_Data for analysis_.
####################

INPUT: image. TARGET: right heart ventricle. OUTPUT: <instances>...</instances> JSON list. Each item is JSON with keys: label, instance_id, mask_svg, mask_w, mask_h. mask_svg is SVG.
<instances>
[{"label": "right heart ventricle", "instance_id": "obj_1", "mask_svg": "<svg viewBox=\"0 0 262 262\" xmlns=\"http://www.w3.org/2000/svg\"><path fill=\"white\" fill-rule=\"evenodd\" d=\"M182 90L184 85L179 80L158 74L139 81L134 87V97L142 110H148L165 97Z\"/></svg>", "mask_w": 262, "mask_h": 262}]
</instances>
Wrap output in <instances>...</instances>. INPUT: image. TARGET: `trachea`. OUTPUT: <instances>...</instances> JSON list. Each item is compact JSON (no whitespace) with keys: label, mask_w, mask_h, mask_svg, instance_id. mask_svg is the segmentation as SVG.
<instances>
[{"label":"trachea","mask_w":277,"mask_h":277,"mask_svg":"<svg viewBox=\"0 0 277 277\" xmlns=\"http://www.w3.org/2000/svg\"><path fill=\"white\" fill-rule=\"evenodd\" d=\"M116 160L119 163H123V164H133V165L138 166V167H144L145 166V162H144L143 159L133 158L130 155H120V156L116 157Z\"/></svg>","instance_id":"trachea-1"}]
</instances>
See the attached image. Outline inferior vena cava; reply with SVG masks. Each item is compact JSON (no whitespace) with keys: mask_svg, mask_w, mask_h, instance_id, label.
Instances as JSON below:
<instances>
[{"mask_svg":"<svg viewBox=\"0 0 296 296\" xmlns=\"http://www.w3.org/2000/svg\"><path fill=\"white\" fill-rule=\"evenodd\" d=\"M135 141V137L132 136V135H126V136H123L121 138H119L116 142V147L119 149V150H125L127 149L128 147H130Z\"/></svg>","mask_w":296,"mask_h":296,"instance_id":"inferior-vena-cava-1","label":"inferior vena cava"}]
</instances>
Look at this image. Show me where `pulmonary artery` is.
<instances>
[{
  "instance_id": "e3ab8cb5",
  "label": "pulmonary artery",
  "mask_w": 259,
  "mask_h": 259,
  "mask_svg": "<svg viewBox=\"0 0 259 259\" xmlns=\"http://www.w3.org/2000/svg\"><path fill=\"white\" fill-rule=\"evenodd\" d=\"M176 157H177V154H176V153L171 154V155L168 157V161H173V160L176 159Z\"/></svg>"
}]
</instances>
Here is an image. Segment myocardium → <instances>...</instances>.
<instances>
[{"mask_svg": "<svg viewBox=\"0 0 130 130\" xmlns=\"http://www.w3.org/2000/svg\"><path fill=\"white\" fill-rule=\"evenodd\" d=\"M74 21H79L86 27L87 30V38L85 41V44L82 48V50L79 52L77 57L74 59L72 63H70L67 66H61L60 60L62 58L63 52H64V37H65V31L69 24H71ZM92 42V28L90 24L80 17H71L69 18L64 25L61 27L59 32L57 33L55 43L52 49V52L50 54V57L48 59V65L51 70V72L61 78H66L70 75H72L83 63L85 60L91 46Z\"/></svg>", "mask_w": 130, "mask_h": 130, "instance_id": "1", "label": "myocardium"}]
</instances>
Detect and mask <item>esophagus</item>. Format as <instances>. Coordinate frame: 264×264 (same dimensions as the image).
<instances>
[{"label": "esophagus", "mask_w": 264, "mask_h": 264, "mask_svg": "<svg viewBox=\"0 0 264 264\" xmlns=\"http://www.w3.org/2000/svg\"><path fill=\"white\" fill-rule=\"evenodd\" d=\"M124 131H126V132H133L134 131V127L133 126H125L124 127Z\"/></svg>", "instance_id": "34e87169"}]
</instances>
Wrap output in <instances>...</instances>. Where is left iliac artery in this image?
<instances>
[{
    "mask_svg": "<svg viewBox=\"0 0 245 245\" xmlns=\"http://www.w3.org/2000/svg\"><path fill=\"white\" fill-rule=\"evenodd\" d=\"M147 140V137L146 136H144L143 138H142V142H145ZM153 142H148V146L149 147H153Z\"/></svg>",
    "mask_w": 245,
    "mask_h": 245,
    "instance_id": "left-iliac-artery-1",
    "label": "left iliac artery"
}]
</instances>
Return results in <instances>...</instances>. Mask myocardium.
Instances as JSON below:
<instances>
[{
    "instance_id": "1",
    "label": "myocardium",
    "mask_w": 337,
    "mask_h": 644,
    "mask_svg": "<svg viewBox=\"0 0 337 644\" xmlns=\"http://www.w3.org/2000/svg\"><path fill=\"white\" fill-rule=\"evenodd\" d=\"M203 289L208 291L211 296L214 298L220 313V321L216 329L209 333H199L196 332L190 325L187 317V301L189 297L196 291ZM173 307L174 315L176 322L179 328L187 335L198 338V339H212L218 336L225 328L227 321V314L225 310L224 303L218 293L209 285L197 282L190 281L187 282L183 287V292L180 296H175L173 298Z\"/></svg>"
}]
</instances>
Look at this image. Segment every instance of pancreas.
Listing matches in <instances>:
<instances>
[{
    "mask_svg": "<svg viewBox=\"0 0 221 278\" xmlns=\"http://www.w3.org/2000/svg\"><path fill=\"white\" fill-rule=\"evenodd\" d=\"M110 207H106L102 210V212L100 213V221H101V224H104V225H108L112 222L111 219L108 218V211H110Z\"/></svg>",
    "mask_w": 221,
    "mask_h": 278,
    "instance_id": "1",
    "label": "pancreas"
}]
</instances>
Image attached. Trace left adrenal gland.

####################

_Assignment_. Return word for word the line with "Return results in" and every line after it through the end of the records above.

_Exercise result_.
Return results in <instances>...</instances>. Mask myocardium.
Instances as JSON below:
<instances>
[{
    "instance_id": "1",
    "label": "myocardium",
    "mask_w": 337,
    "mask_h": 644,
    "mask_svg": "<svg viewBox=\"0 0 337 644\" xmlns=\"http://www.w3.org/2000/svg\"><path fill=\"white\" fill-rule=\"evenodd\" d=\"M203 289L208 291L211 296L214 298L220 313V321L216 329L209 333H199L196 332L190 325L187 317V301L189 297L196 291ZM173 307L174 315L176 322L179 328L187 335L198 338V339H212L218 336L225 328L227 321V314L225 310L224 303L218 293L209 285L197 282L190 281L187 282L183 287V292L180 296H175L173 298Z\"/></svg>"
}]
</instances>
Look at this image. Segment every instance of pancreas.
Listing matches in <instances>:
<instances>
[{
    "mask_svg": "<svg viewBox=\"0 0 221 278\" xmlns=\"http://www.w3.org/2000/svg\"><path fill=\"white\" fill-rule=\"evenodd\" d=\"M110 207H106L102 210V212L100 213V221H101V224H104V225H108L112 222L111 219L108 218V211H110Z\"/></svg>",
    "mask_w": 221,
    "mask_h": 278,
    "instance_id": "1",
    "label": "pancreas"
}]
</instances>
Image attached. Trace left adrenal gland.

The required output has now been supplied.